TASK BRIEF: Quote the entries word for word. Omit the pictures.
= = = = =
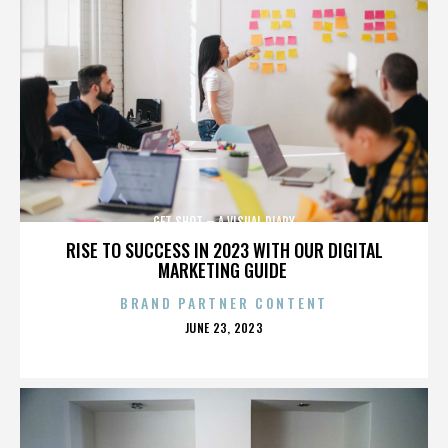
GET SHOT – A VISUAL DIARY
RISE TO SUCCESS IN 2023 WITH OUR DIGITAL
MARKETING GUIDE
BRAND PARTNER CONTENT
POSTED
JUNE 23, 2023
ON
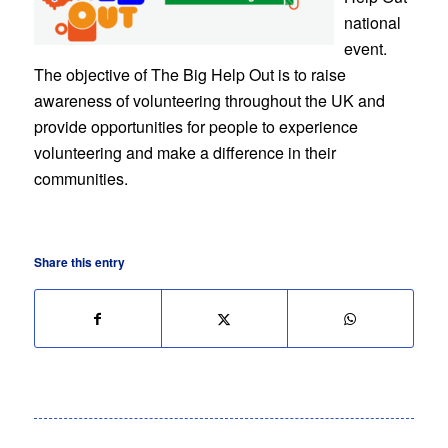
national
event.
The objective of The Big Help Out is to raise
awareness of volunteering throughout the UK and
provide opportunities for people to experience
volunteering and make a difference in their
communities.
Share this entry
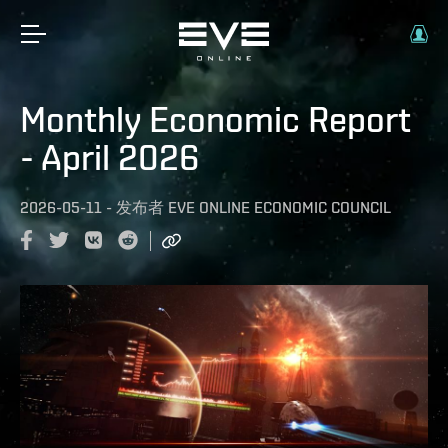
Monthly Economic Report
- April 2026
2026-05-11
-
发布者
EVE ONLINE ECONOMIC COUNCIL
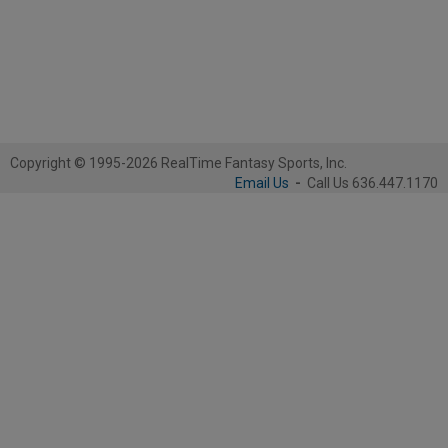
Copyright © 1995-2026 RealTime Fantasy Sports, Inc.
Email Us
-
Call Us 636.447.1170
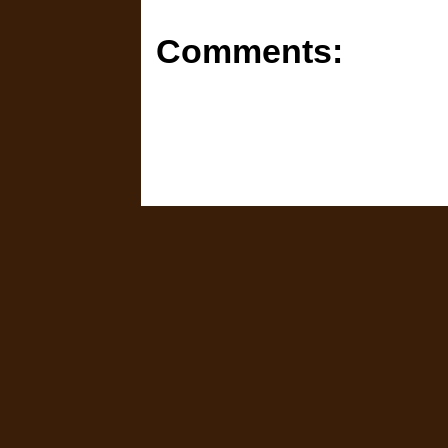
Comments:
= = = = =
OUTPUT OF THE TASK:
GET SHOT – A VISUAL DIARY
RISE TO SUCCESS IN 2023 WITH OUR DIGITAL
MARKETING GUIDE
BRAND PARTNER CONTENT
POSTED
JUNE 23, 2023
ON
national
event.
The objective of The Big Help Out is to raise
awareness of volunteering throughout the UK and
provide opportunities for people to experience
volunteering and make a difference in their
communities.
Share this entry
Monthly Economic Report
- April 2026
2026-05-11
-
发布者
EVE ONLINE ECONOMIC COUNCIL
Copyright © 1995-2026 RealTime Fantasy Sports, Inc.
Email Us
-
Call Us 636.447.1170
Comments:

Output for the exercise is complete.